[Prompt]
For the records shown below, return an exact copy that excludes the pictures.

[Stored items]
■ ■ ■ ■ ■
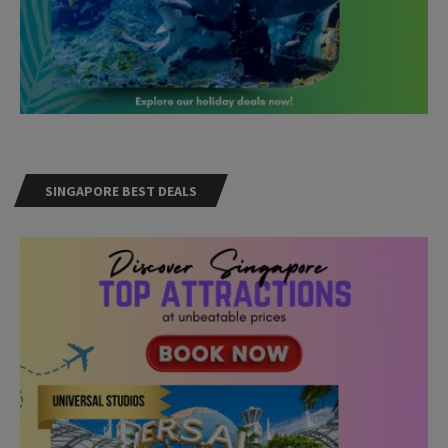
SINGAPORE BEST DEALS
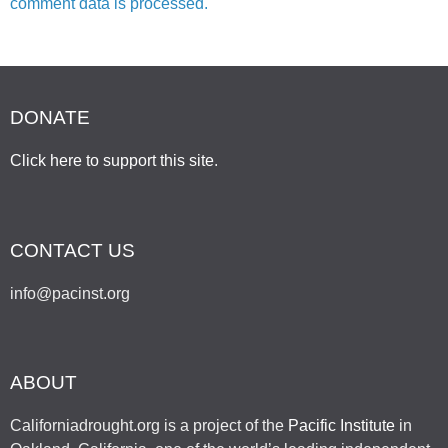
comment data is processed.
DONATE
Click here to support this site
.
CONTACT US
info@pacinst.org
ABOUT
Californiadrought.org is a project of the
Pacific Institute
in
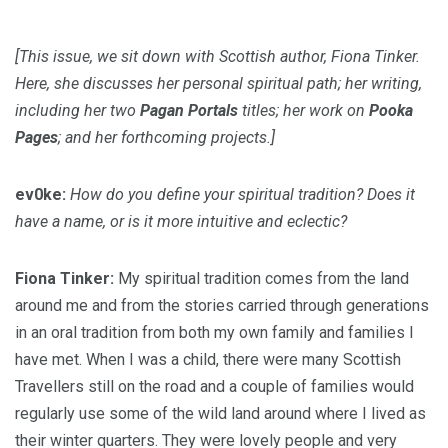
[This issue, we sit down with Scottish author, Fiona Tinker.
Here, she discusses her personal spiritual path; her writing,
including her two
Pagan Portals
titles; her work on
Pooka
Pages
; and her forthcoming projects.]
ev0ke:
How do you define your spiritual tradition? Does it
have a name, or is it more intuitive and eclectic?
Fiona Tinker:
My spiritual tradition comes from the land
around me and from the stories carried through generations
in an oral tradition from both my own family and families I
have met. When I was a child, there were many Scottish
Travellers still on the road and a couple of families would
regularly use some of the wild land around where I lived as
their winter quarters. They were lovely people and very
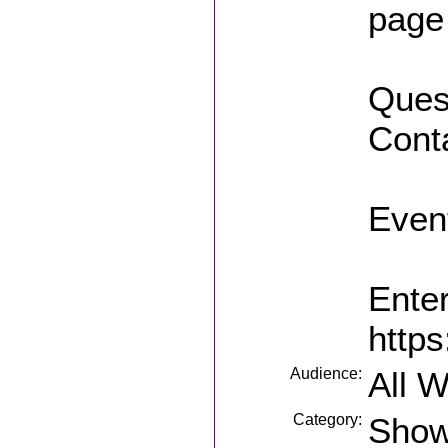
page
Quest
Conta
Event
Enter
https
Audience:
All 
Category:
Sho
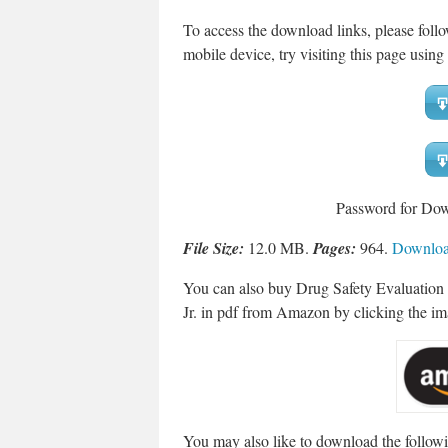
To access the download links, please fol
mobile device, try visiting this page using 
Password for Do
File Size:
12.0 MB.
Pages:
964.
Download
You can also buy Drug Safety Evaluation
Jr. in pdf from Amazon by clicking the i
You may also like to download the followi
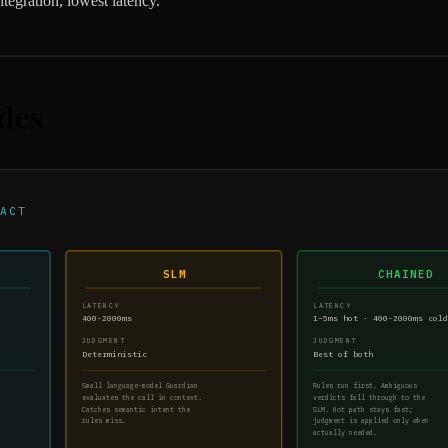
tegration, lowest latency.
des
ACT
SLM
CHAINED
LATENCY
LATENCY
400-2000ms
1–5ms hot · 400-2000ms col
JUDGMENT
JUDGMENT
Deterministic
Best of both
Small language-model Guardian
Rules run first. Ambiguous
evaluates the call in context.
verdicts fall through to the
Catches semantic intent the
SLM. Hot path stays fast;
rules miss.
judgment is applied only when
actually needed.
■ ■ ■ ■ ■
[Task answer]
SINGAPORE BEST DEALS
comment data is processed.
DONATE
Click here to support this site
.
CONTACT US
info@pacinst.org
ABOUT
Californiadrought.org is a project of the
Pacific Institute
in
[This issue, we sit down with Scottish author, Fiona Tinker.
Here, she discusses her personal spiritual path; her writing,
including her two
Pagan Portals
titles; her work on
Pooka
Pages
; and her forthcoming projects.]
ev0ke:
How do you define your spiritual tradition? Does it
have a name, or is it more intuitive and eclectic?
Fiona Tinker:
My spiritual tradition comes from the land
around me and from the stories carried through generations
in an oral tradition from both my own family and families I
have met. When I was a child, there were many Scottish
Travellers still on the road and a couple of families would
regularly use some of the wild land around where I lived as
their winter quarters. They were lovely people and very
page
Quest
Conta
Event
Enter
https
Audience:
All 
Category:
Sho
To access the download links, please fol
mobile device, try visiting this page using 
Password for Do
File Size:
12.0 MB.
Pages:
964.
Download
You can also buy Drug Safety Evaluation
Jr. in pdf from Amazon by clicking the i
You may also like to download the followi
tegration, lowest latency.
des
ACT
SLM
CHAINED
LATENCY
LATENCY
400-2000ms
1–5ms hot · 400-2000ms col
JUDGMENT
JUDGMENT
Deterministic
Best of both
Small language-model Guardian
Rules run first. Ambiguous
evaluates the call in context.
verdicts fall through to the
Catches semantic intent the
SLM. Hot path stays fast;
rules miss.
judgment is applied only when
actually needed.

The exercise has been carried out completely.